Haiti's presidential race grows more crowded, diverse on final day to register

A crowded field of presidential candidates grew more diverse Thursday as a Haitian-born U.S. businessman, a former prime minister and failed coup leader joined those seeking to be the first elected president since the ouster of Jean Bertrand Aristide.

The Provisional Electoral Council office was at times chaotic as a parade of former officials from Haiti's tumultuous past, accompanied by bodyguards, registered as presidential candidates in the Nov. 20 election _ the first since a violent rebellion forced Aristide into exile in February 2004.

Those filing their papers on the last day to register included Dumarsais Simeus, the owner of a Texas-based food processing company who has said he wants to use his business savvy to help resurrect the economy of the poorest country in the Western Hemisphere.

"In all that I have done, I have always been successful," Simeus said after registering his candidacy. "I'm a perpetual winner, and I will win these elections."

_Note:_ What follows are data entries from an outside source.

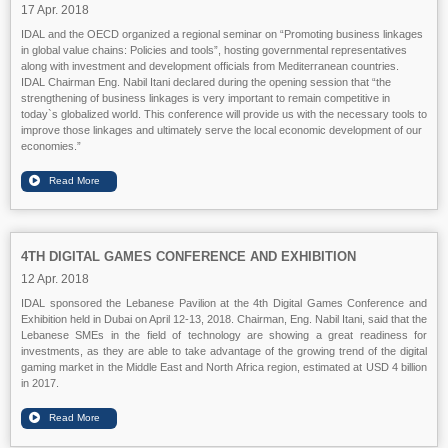
17 Apr. 2018
IDAL and the OECD organized a regional seminar on “Promoting business linkages
in global value chains: Policies and tools”, hosting governmental representatives
along with investment and development officials from Mediterranean countries.
IDAL Chairman Eng. Nabil Itani declared during the opening session that “the
strengthening of business linkages is very important to remain competitive in
today`s globalized world. This conference will provide us with the necessary tools to
improve those linkages and ultimately serve the local economic development of our
economies.”
4TH DIGITAL GAMES CONFERENCE AND EXHIBITION
12 Apr. 2018
IDAL sponsored the Lebanese Pavilion at the 4th Digital Games Conference and
Exhibition held in Dubai on April 12-13, 2018. Chairman, Eng. Nabil Itani, said that the
Lebanese SMEs in the field of technology are showing a great readiness for
investments, as they are able to take advantage of the growing trend of the digital
gaming market in the Middle East and North Africa region, estimated at USD 4 billion
in 2017.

The 65-year-old businessman, who was born in a two-room shack and became the owner of a major food processing firm in the United States, has drawn attention because of his wealth. Critics, however, have questioned whether his candidacy will be certified by election officials because he has lived outside of Haiti for 44 years.

Simeus says he can run because he never gave up his Haitian citizenship.

Also registering on the final day were former President Rene Preval and former Prime Minister Marc Bazin, who came to the council office amid a throng of media, bodyguards and police.

In a surprise announcement, Bazin said his small Movement for the Installation of Democracy in Haiti had united with Aristide's Lavalas Family party to choose him as their presidential candidate.

"I believe Lavalas remains by far the strongest party in this country," Bazin said. "The goal of our union is to win."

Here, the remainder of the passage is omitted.